This chaos is tearing apart Syria's social fabric. We've written about how Syria's young women face forced marriage for the sake of the bride price, their families desperate to live off their dowry. Funerals, a solemn but sacred tradition in Aleppo, have devolved into a stock dumping of bodies, devoid of religious ritual. Profiteering has left citizens disgusted and distrustful of each other as they witness price gauging of food and basic necessities - the haves ripping off the have-nots.
For Syria's kids, it's leaving scars that can last a generation. Violence is breeding nightmares. Schools are overflowing with refugees, leaving few open to actually teach in overcrowded classrooms. In refugee camps, as NPR's Deborah Amos explored, the signs of post-traumatic stress disorder are made manifest in children's drawings.
Among adults, Syrians have been enveloped by a hardened fatalism that we journalists used to only among the survivors of Lebanon's civil war.
"Whether we're bombed or killed, it doesn't change anything because we're hopeless. [Syrians] say, ‘If I'm going to die, let me die in my home,'" said one resident of the embattled neighborhoods of Damascus. "There is something broken inside the people."
Amidst the suffering, international actors like the United States have been practically irrelevant. From the ground, if you're not helping rebel groups win the war or delivering aid people can see, you're not present. And on those markers of influence, the United States has been missing in action: While Washington debated arming the rebels, the rebels armed themselves. While the West considered removing Assad by force, Russia and Iran gave him a sufficient lifeline to stay in power. And while Washington worked to formulate its policy, conditions devolved to the point where it can no longer be effective.
Syrians see the past two years as a failure of global leadership -- a case of total inaction on the part of the United States. People waiting on bread lines and suffering in Aleppo's cold ask us if America's leaders even know what's happening to them. They can't believe they would let it go on.
"No American flags were burnt, but Syrians today are more skeptical of Americans than they were in the year past," wrote Yassin Al Haj Saleh, an opposition voice in Damascus who keeps in touch with us by email.

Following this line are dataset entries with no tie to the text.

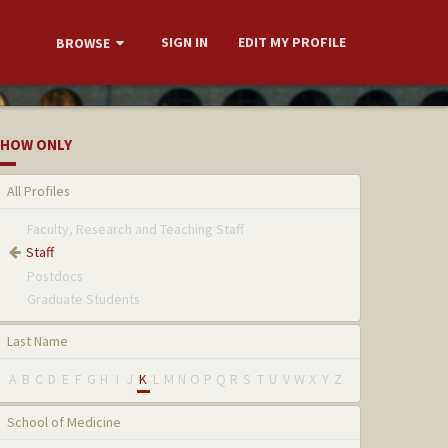
SIGN IN
EDIT MY PROFILE
BROWSE
HOW ONLY
All Profiles
Faculty, Research and Teaching Staff
Staff
Postdocs
Graduate Students
Last Name
A
B
C
D
E
F
G
H
I
J
K
L
M
N
O
P
Q
R
S
T
U
V
W
X
Y
Z
School of Medicine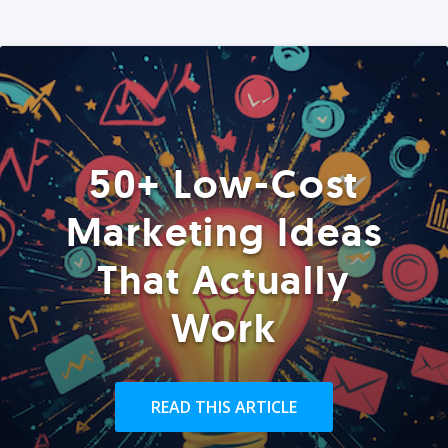
50+ Low-Cost
Marketing Ideas
That Actually
Work
READ THIS ARTICLE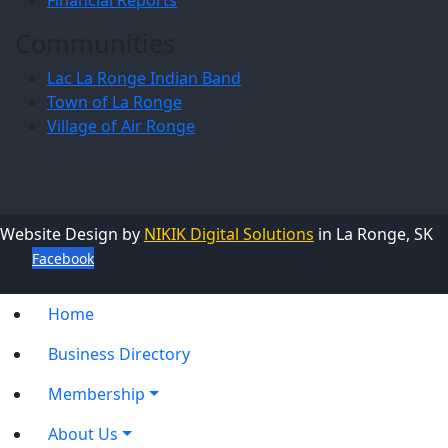
Communities
Lac La Ronge Indian Band
Town of La Ronge
Village of Air Ronge
Website Design by
NIKIK Digital Solutions
in La Ronge, SK
Facebook
Home
Business Directory
Membership
About Us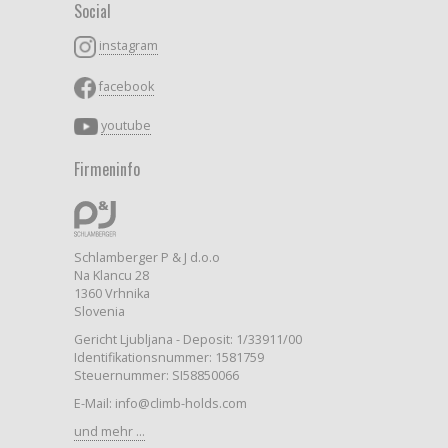
Social
instagram
facebook
youtube
Firmeninfo
Schlamberger P & J d.o.o
Na Klancu 28
1360 Vrhnika
Slovenia
Gericht Ljubljana - Deposit: 1/33911/00
Identifikationsnummer: 1581759
Steuernummer: SI58850066
E-Mail: info@climb-holds.com
und mehr ...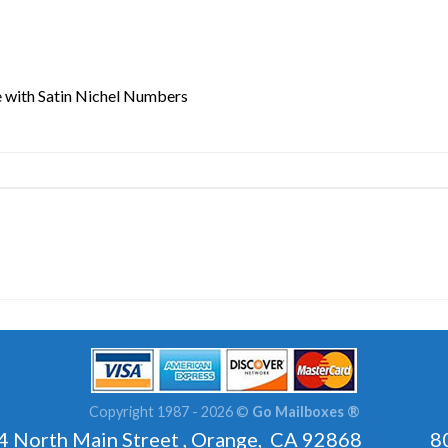
 with Satin Nichel Numbers
Copyright 1987 - 2026 ©
Go Mailboxes ®
rth Main Street , Orange, CA 92868 800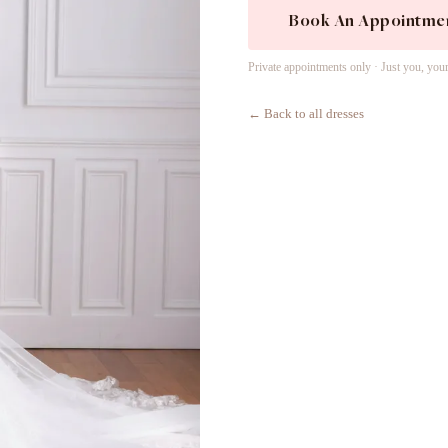
Book An Appointme
Private appointments only · Just you, you
← Back to all dresses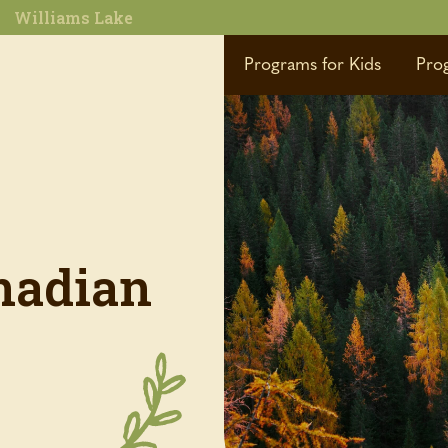
Williams Lake
Programs for Kids
Pro
nadian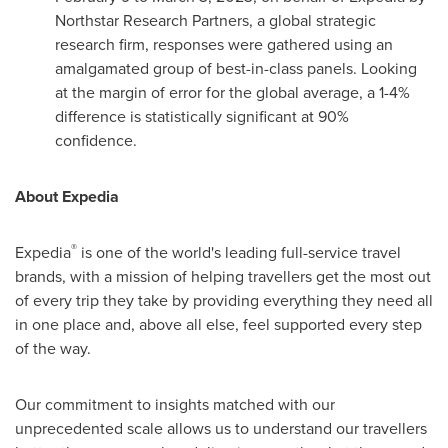
Northstar Research Partners, a global strategic
research firm, responses were gathered using an
amalgamated group of best-in-class panels. Looking
at the margin of error for the global average, a 1-4%
difference is statistically significant at 90%
confidence.
About Expedia
®
Expedia
is one of the world's leading full-service travel
brands, with a mission of helping travellers get the most out
of every trip they take by providing everything they need all
in one place and, above all else, feel supported every step
of the way.
Our commitment to insights matched with our
unprecedented scale allows us to understand our travellers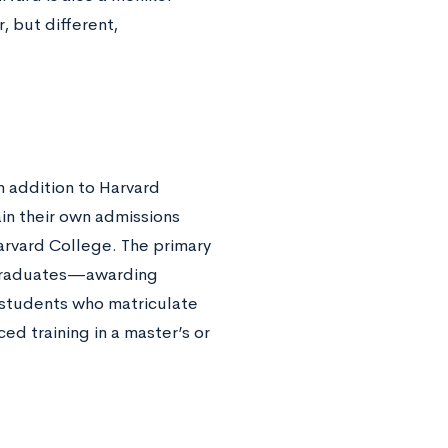
 but different,
in addition to Harvard
in their own admissions
arvard College. The primary
ergraduates—awarding
 students who matriculate
ed training in a master’s or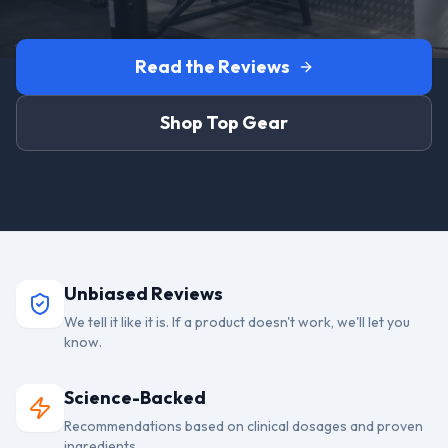
Read the Reviews
Shop Top Gear
Unbiased Reviews
We tell it like it is. If a product doesn't work, we'll let you
know.
Science-Backed
Recommendations based on clinical dosages and proven
ingredients.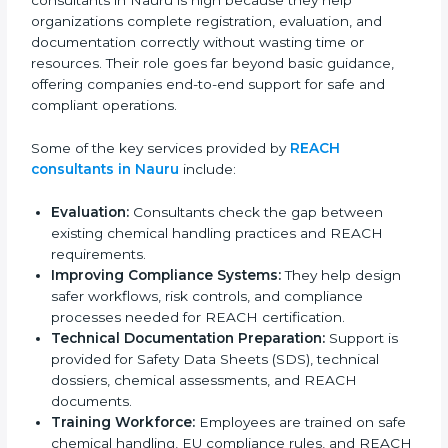
have strong knowledge of Nauruan Union regulations
and assist companies in adjusting their chemical
compliance processes according to REACH
requirements. The demand for REACH certification
consultants in Nauru is high because they help
organizations complete registration, evaluation, and
documentation correctly without wasting time or
resources. Their role goes far beyond basic guidance,
offering companies end-to-end support for safe and
compliant operations.
Some of the key services provided by
REACH
consultants in Nauru
include:
Evaluation:
Consultants check the gap between
existing chemical handling practices and REACH
requirements.
Improving Compliance Systems:
They help design
safer workflows, risk controls, and compliance
processes needed for REACH certification.
Technical Documentation Preparation:
Support is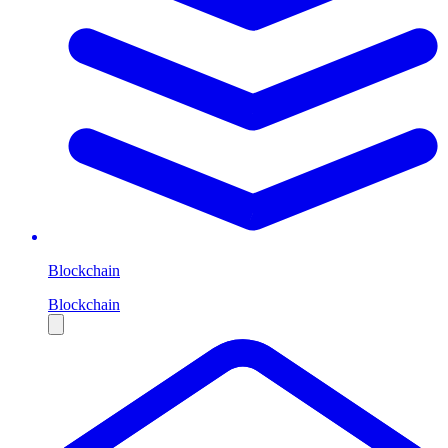
Blockchain
Blockchain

"Washington failed to mobilize the international position in favor of changing the Syrian regime. That could have been the meeting point of the Syrian interest and the enlightened American interest," he wrote.

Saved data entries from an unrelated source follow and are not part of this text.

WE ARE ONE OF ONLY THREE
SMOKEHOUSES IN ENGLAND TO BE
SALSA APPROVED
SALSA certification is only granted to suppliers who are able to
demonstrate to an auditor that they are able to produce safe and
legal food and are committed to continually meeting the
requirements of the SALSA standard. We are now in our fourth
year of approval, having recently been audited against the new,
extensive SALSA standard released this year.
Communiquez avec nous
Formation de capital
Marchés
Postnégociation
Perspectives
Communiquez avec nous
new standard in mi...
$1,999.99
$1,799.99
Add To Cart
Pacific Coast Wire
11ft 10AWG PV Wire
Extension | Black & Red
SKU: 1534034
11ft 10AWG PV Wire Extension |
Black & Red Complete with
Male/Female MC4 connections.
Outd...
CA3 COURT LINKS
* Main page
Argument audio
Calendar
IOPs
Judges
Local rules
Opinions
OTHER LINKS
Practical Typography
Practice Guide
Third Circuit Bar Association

That is, at the end of the day, the grim message I've taken away from watching this war: We have lost Syria -- we've lost the good faith of its people and lost the opportunity to stem its decline. Everyone, everywhere we've reached has said the same thing: Stop the bleeding. This message speaks to wounds we cannot see and stories we can hardly fathom. But they will shape the Middle East for generations to come.